Problem description :: Although the data below holds other lines too, output only those from the line with "rendu soit satisfaisant." up to and including the line with "Entreprise peinture sur", exactly as they appear.

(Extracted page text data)

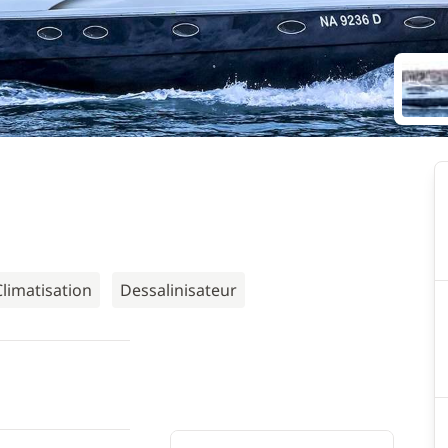
Climatisation
Dessalinisateur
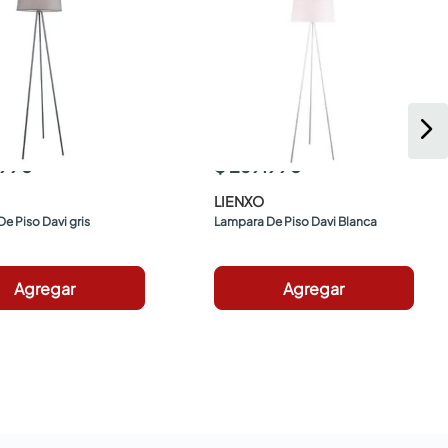
.990
$ 269.990
LIENXO
e Piso Davi gris
Lampara De Piso Davi Blanca
Agregar
Agregar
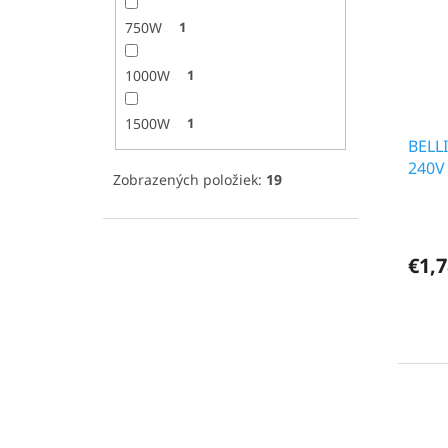
750W
1
1000W
1
1500W
1
BELL
240V
Zobrazených položiek:
19
€1,7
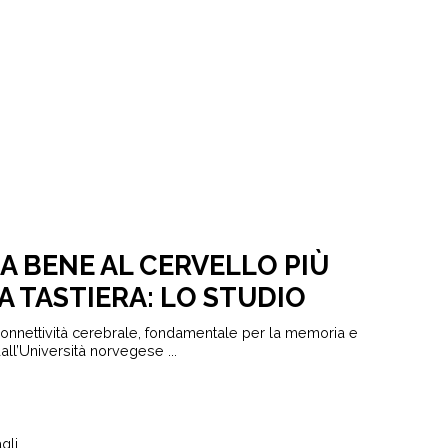
A BENE AL CERVELLO PIÙ
A TASTIERA: LO STUDIO
onnettività cerebrale, fondamentale per la memoria e
ll’Università norvegese ...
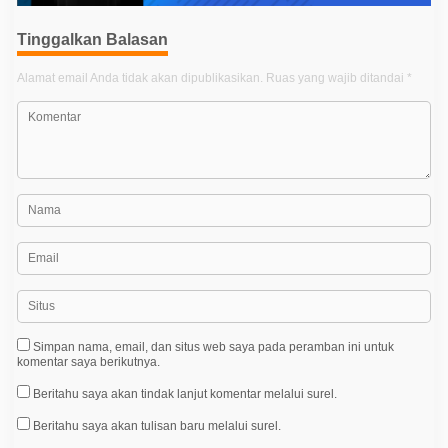
i
p
Tinggalkan Balasan
o
Alamat email Anda tidak akan dipublikasikan.
Ruas yang wajib ditandai
*
s
Simpan nama, email, dan situs web saya pada peramban ini untuk
komentar saya berikutnya.
Beritahu saya akan tindak lanjut komentar melalui surel.
Beritahu saya akan tulisan baru melalui surel.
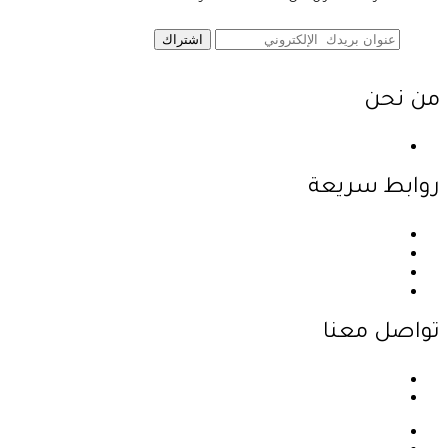
اشتراك
من نحن
نحن احدى شركات مجموعة الجبالي الزراعية الأولى والرائدة في
روابط سريعة
الرئيسية
نبذة عن الشركة
المنتجات
اتصل بنا
تواصل معنا
عمان - اليادودة - بالقرب من جسر مادبا
info@jabalyagri.com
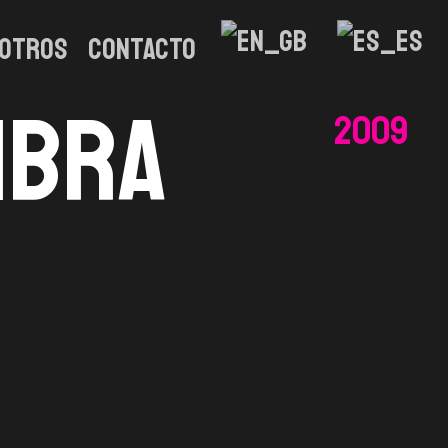
otros
CONTACTO
mbra
2009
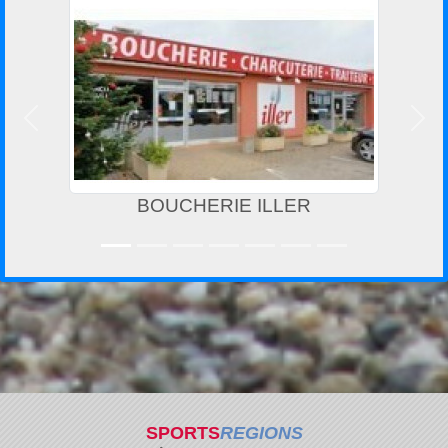
Précedent
Suiv
BOUCHERIE ILLER
SPORTS
REGIONS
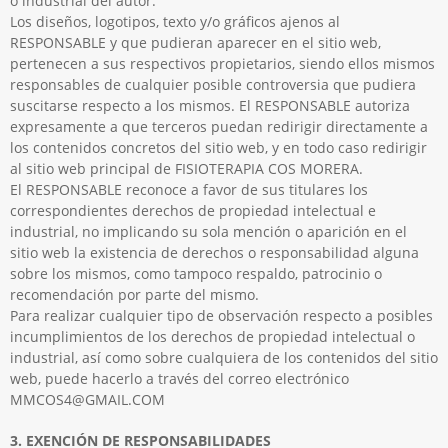
o industrial del autor.
Los diseños, logotipos, texto y/o gráficos ajenos al
RESPONSABLE y que pudieran aparecer en el sitio web,
pertenecen a sus respectivos propietarios, siendo ellos mismos
responsables de cualquier posible controversia que pudiera
suscitarse respecto a los mismos. El RESPONSABLE autoriza
expresamente a que terceros puedan redirigir directamente a
los contenidos concretos del sitio web, y en todo caso redirigir
al sitio web principal de FISIOTERAPIA COS MORERA.
El RESPONSABLE reconoce a favor de sus titulares los
correspondientes derechos de propiedad intelectual e
industrial, no implicando su sola mención o aparición en el
sitio web la existencia de derechos o responsabilidad alguna
sobre los mismos, como tampoco respaldo, patrocinio o
recomendación por parte del mismo.
Para realizar cualquier tipo de observación respecto a posibles
incumplimientos de los derechos de propiedad intelectual o
industrial, así como sobre cualquiera de los contenidos del sitio
web, puede hacerlo a través del correo electrónico
MMCOS4@GMAIL.COM
3. EXENCIÓN DE RESPONSABILIDADES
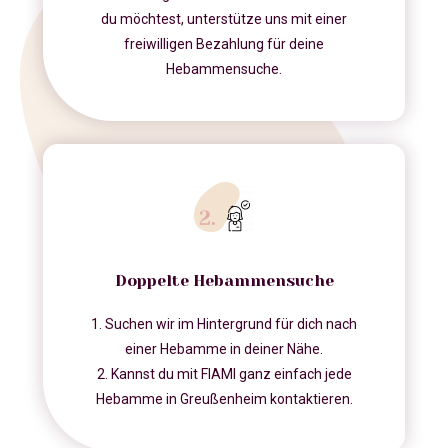
du möchtest, unterstütze uns mit einer
freiwilligen Bezahlung für deine
Hebammensuche.
Doppelte Hebammensuche
1. Suchen wir im Hintergrund für dich nach
einer Hebamme in deiner Nähe.
2. Kannst du mit FIAMI ganz einfach jede
Hebamme in Greußenheim kontaktieren.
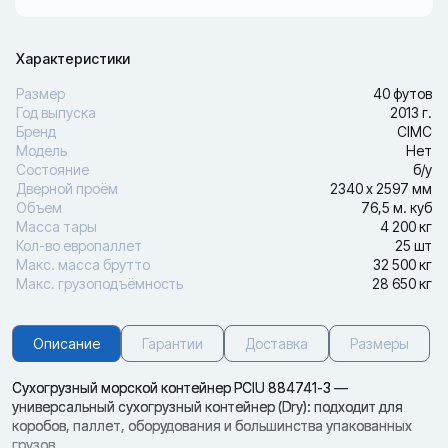
Характеристики
Размер
40 футов
Год выпуска
2013 г.
Бренд
CIMC
Модель
Нет
Состояние
б/у
Дверной проём
2340 х 2597 мм
Объем
76,5 м. куб
Масса тары
4 200 кг
Кол-во европаллет
25 шт
Макс. масса брутто
32 500 кг
Макс. грузоподъёмность
28 650 кг
Описание
Гарантии
Доставка
Размеры
Сухогрузный морской контейнер PCIU 884741-3 —
универсальный сухогрузный контейнер (Dry): подходит для
коробов, паллет, оборудования и большинства упакованных
грузов.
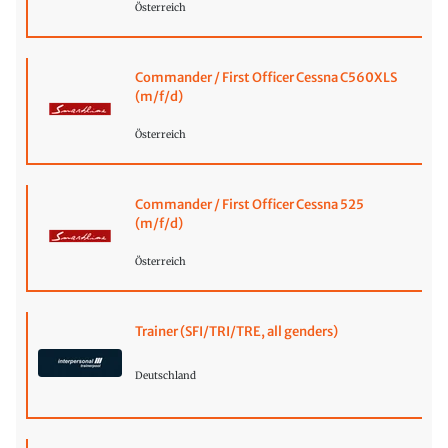
Österreich
Commander / First Officer Cessna C560XLS
(m/f/d)
Österreich
Commander / First Officer Cessna 525
(m/f/d)
Österreich
Trainer (SFI/TRI/TRE, all genders)
Deutschland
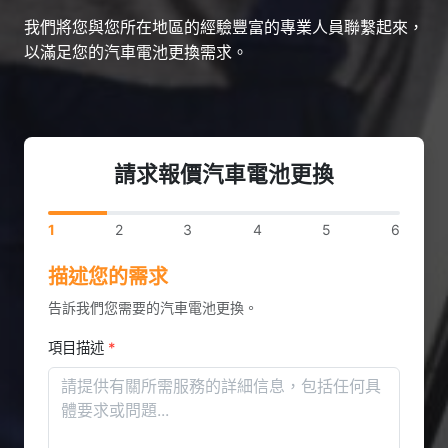
我們將您與您所在地區的經驗豐富的專業人員聯繫起來，
以滿足您的汽車電池更換需求。
請求報價汽車電池更換
1
2
3
4
5
6
描述您的需求
告訴我們您需要的汽車電池更換。
項目描述
*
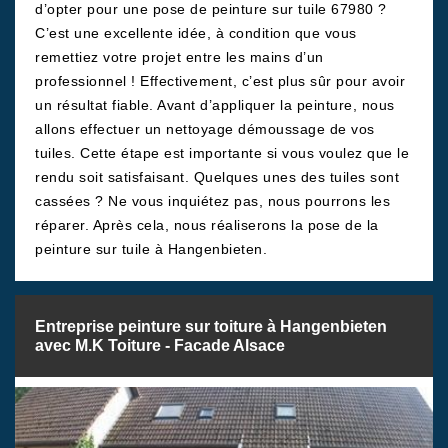
d’opter pour une pose de peinture sur tuile 67980 ?
C’est une excellente idée, à condition que vous
remettiez votre projet entre les mains d’un
professionnel ! Effectivement, c’est plus sûr pour avoir
un résultat fiable. Avant d’appliquer la peinture, nous
allons effectuer un nettoyage démoussage de vos
tuiles. Cette étape est importante si vous voulez que le
rendu soit satisfaisant. Quelques unes des tuiles sont
cassées ? Ne vous inquiétez pas, nous pourrons les
réparer. Après cela, nous réaliserons la pose de la
peinture sur tuile à Hangenbieten.
Entreprise peinture sur toiture à Hangenbieten
avec M.K Toiture - Facade Alsace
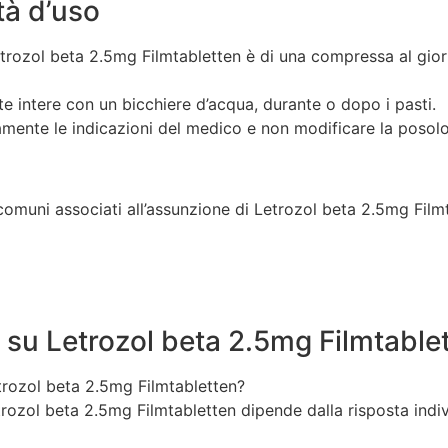
tà d’uso
rozol beta 2.5mg Filmtabletten è di una compressa al gior
 intere con un bicchiere d’acqua, durante o dopo i pasti.
mente le indicazioni del medico e non modificare la posolo
iù comuni associati all’assunzione di Letrozol beta 2.5mg Fil
su Letrozol beta 2.5mg Filmtable
ozol beta 2.5mg Filmtabletten?
rozol beta 2.5mg Filmtabletten dipende dalla risposta indiv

Output of the exercise ::
rendu soit satisfaisant. Quelques unes des tuiles sont
cassées ? Ne vous inquiétez pas, nous pourrons les
réparer. Après cela, nous réaliserons la pose de la
peinture sur tuile à Hangenbieten.
Entreprise peinture sur toiture à Hangenbieten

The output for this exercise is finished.